_Data provided_.
● ● ● ●
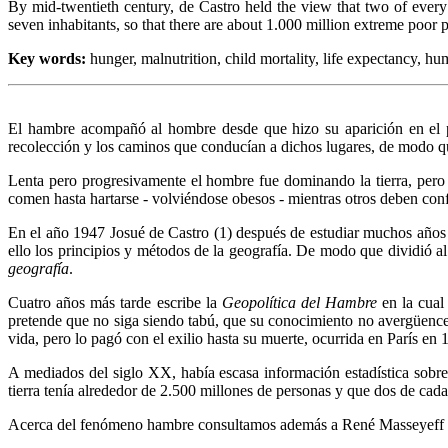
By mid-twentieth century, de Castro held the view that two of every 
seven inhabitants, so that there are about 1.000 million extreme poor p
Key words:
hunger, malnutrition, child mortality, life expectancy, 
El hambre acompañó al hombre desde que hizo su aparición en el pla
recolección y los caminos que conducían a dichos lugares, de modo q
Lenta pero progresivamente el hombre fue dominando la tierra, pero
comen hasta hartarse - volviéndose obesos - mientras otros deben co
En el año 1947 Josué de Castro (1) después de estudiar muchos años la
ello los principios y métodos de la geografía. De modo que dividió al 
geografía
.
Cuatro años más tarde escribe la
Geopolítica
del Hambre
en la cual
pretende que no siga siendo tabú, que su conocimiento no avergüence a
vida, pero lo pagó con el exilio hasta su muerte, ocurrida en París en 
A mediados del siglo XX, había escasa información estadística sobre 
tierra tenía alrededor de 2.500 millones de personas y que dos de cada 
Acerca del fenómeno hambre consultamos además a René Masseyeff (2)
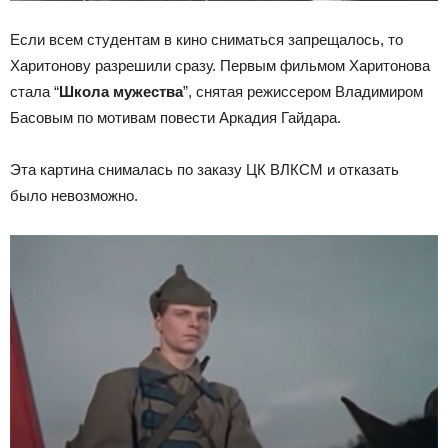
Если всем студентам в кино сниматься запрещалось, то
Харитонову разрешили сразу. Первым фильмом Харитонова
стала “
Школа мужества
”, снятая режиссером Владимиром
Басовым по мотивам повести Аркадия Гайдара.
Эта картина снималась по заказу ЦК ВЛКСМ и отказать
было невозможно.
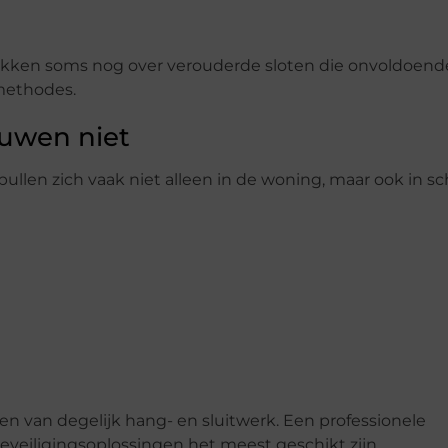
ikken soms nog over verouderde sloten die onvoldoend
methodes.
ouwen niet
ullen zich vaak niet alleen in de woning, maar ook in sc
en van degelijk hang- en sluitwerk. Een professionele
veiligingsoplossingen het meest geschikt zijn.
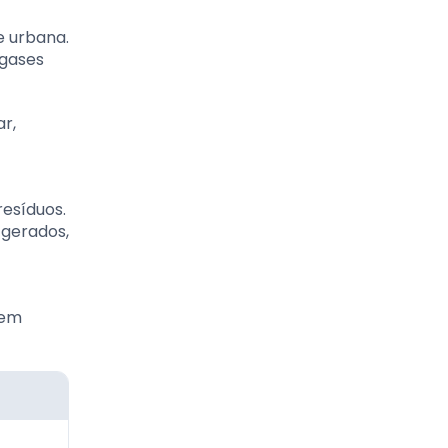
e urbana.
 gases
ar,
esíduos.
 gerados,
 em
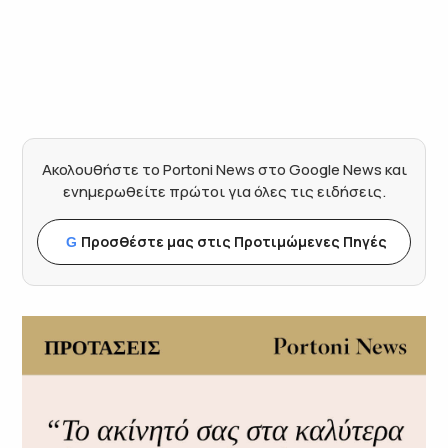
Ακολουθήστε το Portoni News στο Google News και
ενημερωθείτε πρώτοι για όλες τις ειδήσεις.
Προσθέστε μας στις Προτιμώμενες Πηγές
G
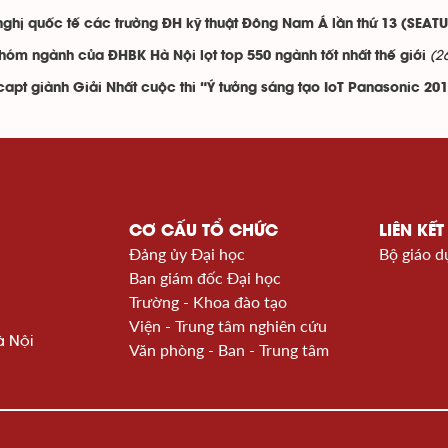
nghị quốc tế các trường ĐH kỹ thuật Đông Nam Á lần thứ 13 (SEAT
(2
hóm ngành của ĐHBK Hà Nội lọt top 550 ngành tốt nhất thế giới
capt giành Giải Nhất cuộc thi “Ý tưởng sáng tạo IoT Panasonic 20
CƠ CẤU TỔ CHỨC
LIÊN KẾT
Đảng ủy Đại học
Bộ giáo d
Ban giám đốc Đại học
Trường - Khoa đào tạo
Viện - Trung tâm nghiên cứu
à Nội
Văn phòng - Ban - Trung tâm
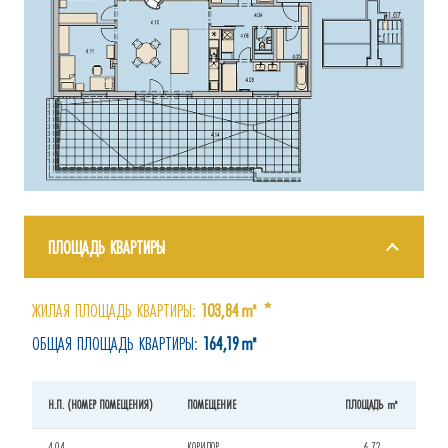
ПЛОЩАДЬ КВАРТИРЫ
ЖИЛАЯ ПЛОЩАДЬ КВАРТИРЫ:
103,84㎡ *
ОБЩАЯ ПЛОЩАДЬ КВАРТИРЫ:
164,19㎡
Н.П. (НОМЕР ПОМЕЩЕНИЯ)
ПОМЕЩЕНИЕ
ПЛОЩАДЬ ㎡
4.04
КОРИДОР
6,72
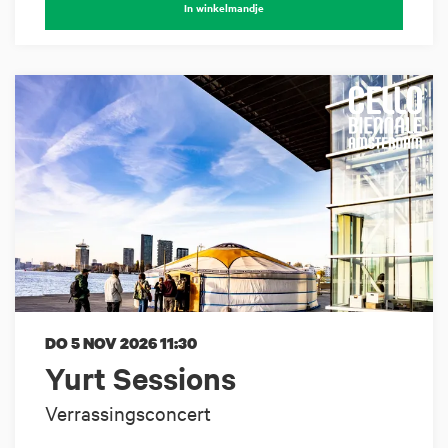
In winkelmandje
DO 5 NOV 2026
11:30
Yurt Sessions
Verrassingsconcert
● ● ● ●
_Work to complete_.
No pictures belong in the copy. Retype exactly, and only, the lines from the line containing "Cuatro años más tarde escribe la" through the last line of the data, both included.

_Response for this exercise_.
Cuatro años más tarde escribe la
Geopolítica
del Hambre
en la cual
pretende que no siga siendo tabú, que su conocimiento no avergüence a
vida, pero lo pagó con el exilio hasta su muerte, ocurrida en París en 
A mediados del siglo XX, había escasa información estadística sobre 
tierra tenía alrededor de 2.500 millones de personas y que dos de cada 
Acerca del fenómeno hambre consultamos además a René Masseyeff (2)
Если всем студентам в кино сниматься запрещалось, то
Харитонову разрешили сразу. Первым фильмом Харитонова
стала “
Школа мужества
”, снятая режиссером Владимиром
Басовым по мотивам повести Аркадия Гайдара.
Эта картина снималась по заказу ЦК ВЛКСМ и отказать
было невозможно.
ikken soms nog over verouderde sloten die onvoldoend
methodes.
ouwen niet
ullen zich vaak niet alleen in de woning, maar ook in sc
en van degelijk hang- en sluitwerk. Een professionele
veiligingsoplossingen het meest geschikt zijn.
e urbana.
 gases
ar,
esíduos.
 gerados,
 em
Ακολουθήστε το Portoni News στο Google News και
ενημερωθείτε πρώτοι για όλες τις ειδήσεις.
Προσθέστε μας στις Προτιμώμενες Πηγές
G
nghị quốc tế các trường ĐH kỹ thuật Đông Nam Á lần thứ 13 (SEAT
(2
hóm ngành của ĐHBK Hà Nội lọt top 550 ngành tốt nhất thế giới
capt giành Giải Nhất cuộc thi “Ý tưởng sáng tạo IoT Panasonic 20
CƠ CẤU TỔ CHỨC
LIÊN KẾT
Đảng ủy Đại học
Bộ giáo d
Ban giám đốc Đại học
Trường - Khoa đào tạo
Viện - Trung tâm nghiên cứu
à Nội
Văn phòng - Ban - Trung tâm
ПЛОЩАДЬ КВАРТИРЫ
ЖИЛАЯ ПЛОЩАДЬ КВАРТИРЫ:
103,84㎡ *
ОБЩАЯ ПЛОЩАДЬ КВАРТИРЫ:
164,19㎡
Н.П. (НОМЕР ПОМЕЩЕНИЯ)
ПОМЕЩЕНИЕ
ПЛОЩАДЬ ㎡
4.04
КОРИДОР
6,72
In winkelmandje
DO 5 NOV 2026
11:30
Yurt Sessions
Verrassingsconcert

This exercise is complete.